» TASK DATA:

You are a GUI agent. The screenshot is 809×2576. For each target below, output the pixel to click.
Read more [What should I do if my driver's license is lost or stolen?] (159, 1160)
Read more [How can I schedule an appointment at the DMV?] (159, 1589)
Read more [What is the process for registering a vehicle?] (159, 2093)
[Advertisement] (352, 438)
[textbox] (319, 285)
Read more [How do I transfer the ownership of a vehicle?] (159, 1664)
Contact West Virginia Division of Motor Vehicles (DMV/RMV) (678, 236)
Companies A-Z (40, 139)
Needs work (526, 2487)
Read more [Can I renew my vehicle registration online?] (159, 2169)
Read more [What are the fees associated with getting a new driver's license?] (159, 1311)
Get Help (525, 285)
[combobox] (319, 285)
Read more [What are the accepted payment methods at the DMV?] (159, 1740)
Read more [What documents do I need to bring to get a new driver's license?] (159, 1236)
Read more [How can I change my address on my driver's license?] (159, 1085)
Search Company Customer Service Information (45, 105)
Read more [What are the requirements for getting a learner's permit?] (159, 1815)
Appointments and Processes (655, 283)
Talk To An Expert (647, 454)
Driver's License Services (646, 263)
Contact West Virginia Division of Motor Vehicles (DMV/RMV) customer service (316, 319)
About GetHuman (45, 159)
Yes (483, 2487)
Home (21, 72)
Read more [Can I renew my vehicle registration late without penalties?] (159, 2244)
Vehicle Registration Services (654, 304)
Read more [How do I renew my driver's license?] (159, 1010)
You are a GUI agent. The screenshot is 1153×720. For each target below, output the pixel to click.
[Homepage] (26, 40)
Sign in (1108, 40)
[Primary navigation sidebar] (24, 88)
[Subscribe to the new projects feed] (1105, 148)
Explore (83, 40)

» WORK ITEM: Print only the lines running from the one with "Read more [How do I renew" to the final line of the data above, each exactly as it appears.

» WRITTEN SOLUTION:
Read more [How do I renew my driver's license?] (159, 1010)
You are a GUI agent. The screenshot is 1153×720. For each target below, output the pixel to click.
[Homepage] (26, 40)
Sign in (1108, 40)
[Primary navigation sidebar] (24, 88)
[Subscribe to the new projects feed] (1105, 148)
Explore (83, 40)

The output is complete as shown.